Dans ses dernières conclusions adressées au greffe par le réseau privé virtuel des avocats le 25 juin 2020, M. [D] demande à la cour de'le déclarer recevable et bien fondé en ses demandes et de :

A titre principal,

- confirmer le jugement dont appel en ce qu'il a dit que son licenciement est dénué de cause réelle et sérieuse, en ce qu'il a condamné la société au titre de la mise à pied et des congés payés y afférents, de l'indemnité compensatrice de préavis et des congés payés y afférents, l'indemnité de licenciement, au titre des frais irrépétibles et des dépens et en ce qu'il a fixé la moyenne des salaires à la somme de 1.638,04 euros,

- confirmer le jugement entrepris en ce qu'il a prononcé une condamnation à l'encontre de la société à titre des dommages et intérêts pour licenciement sans cause réelle et sérieuse mais le réformer s'agissant du quantum, à fixer à la somme de 9.828,24 euros,

A titre subsidiaire,

- dire que la procédure de licenciement est entachée d'irrégularité,

- en conséquence, condamner la société Château Guillaume à lui payer la somme de 1.638,04 euros à titre de dommages et intérêts pour non-respect de la procédure de licenciement,

En tout état de cause,

- condamner la société à lui verser la somme de 3.000 euros sur le fondement de l'article 700 du code de procédure civile outre les dépens,

- débouter la société Château Guillaume de ses demandes reconventionnelles.

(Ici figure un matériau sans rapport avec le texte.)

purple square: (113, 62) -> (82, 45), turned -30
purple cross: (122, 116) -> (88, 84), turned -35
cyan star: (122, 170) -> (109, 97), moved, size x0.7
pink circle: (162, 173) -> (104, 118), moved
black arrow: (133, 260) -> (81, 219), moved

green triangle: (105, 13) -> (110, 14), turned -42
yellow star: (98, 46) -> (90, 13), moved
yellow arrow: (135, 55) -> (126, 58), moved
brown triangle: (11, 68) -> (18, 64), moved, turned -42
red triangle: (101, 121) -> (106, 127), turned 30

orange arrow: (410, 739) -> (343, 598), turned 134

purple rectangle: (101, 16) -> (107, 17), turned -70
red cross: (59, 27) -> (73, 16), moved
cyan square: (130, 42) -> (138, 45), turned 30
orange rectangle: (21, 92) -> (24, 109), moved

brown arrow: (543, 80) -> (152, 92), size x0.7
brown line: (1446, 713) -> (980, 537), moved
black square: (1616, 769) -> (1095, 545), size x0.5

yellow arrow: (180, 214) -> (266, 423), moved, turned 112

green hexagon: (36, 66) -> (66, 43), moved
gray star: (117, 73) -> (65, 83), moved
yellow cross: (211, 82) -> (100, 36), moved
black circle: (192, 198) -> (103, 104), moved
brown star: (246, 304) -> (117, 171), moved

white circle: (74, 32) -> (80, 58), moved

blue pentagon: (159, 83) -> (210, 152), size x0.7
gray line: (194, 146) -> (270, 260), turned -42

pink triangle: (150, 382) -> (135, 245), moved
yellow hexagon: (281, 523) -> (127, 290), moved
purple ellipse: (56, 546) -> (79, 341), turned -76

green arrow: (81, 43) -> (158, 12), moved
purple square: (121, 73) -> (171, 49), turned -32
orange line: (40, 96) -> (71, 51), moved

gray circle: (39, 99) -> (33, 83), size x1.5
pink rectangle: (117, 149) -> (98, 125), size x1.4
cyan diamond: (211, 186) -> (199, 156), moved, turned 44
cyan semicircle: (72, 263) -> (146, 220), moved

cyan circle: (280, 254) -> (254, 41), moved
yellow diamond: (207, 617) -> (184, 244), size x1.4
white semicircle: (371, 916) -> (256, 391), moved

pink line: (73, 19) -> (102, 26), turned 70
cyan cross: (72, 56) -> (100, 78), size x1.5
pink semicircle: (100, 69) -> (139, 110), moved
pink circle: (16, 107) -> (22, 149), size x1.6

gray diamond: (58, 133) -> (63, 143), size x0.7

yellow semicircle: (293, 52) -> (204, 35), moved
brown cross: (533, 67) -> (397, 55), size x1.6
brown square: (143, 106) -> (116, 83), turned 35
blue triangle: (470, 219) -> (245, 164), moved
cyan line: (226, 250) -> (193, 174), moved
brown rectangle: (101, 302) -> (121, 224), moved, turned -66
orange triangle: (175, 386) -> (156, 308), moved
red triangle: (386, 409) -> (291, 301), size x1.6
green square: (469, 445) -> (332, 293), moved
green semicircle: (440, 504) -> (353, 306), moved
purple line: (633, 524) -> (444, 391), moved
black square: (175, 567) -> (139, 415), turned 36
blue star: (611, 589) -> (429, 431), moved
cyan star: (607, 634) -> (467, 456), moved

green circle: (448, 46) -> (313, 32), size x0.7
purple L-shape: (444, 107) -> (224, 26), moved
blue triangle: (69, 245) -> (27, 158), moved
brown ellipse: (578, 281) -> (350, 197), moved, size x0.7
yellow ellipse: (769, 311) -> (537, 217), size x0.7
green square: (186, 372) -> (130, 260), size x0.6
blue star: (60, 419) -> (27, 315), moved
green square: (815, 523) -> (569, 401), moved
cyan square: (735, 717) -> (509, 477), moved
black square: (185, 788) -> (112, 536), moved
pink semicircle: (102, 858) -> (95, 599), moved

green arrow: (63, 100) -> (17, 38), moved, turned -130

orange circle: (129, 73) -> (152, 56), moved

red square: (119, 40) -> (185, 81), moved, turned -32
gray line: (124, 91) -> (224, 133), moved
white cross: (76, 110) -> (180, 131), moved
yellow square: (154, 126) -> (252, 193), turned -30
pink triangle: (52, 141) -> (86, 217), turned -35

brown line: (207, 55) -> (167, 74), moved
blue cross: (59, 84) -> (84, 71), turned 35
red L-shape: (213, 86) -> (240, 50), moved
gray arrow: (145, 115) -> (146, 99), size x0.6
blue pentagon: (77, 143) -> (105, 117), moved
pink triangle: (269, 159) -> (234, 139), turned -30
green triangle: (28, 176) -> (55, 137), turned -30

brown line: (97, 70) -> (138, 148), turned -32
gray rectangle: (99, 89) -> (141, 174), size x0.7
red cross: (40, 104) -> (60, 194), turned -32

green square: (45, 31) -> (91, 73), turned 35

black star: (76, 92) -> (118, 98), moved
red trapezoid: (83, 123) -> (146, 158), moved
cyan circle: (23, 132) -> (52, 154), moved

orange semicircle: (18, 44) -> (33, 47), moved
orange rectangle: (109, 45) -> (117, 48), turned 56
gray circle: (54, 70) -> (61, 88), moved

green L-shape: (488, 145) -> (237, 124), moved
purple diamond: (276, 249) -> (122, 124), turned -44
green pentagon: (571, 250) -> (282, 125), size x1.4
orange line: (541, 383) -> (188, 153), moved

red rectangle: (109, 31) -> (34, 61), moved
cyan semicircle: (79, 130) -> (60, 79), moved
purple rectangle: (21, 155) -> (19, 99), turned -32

L'ordonnance de clôture a été rendue le 22 décembre 2022 et l'affaire a été fixée à l'audience du 17 janvier 2023.

Pour un plus ample exposé des faits, de la procédure antérieure, des prétentions et des moyens des parties, la cour se réfère à leurs conclusions écrites conformément aux dispositions de l'article 455 du code de procédure civile ainsi qu'à la décision déférée.

MOTIFS DE LA DÉCISION

Sur la rupture du contrat de travail

L'employeur ayant choisi de se placer sur le terrain d'un licenciement pour faute grave, doit rapporter la preuve des faits allégués et démontrer que ces faits constituent une violation des obligations découlant du contrat de travail d'une importance telle qu'elle rend impossible le maintien du salarié au sein de l'entreprise.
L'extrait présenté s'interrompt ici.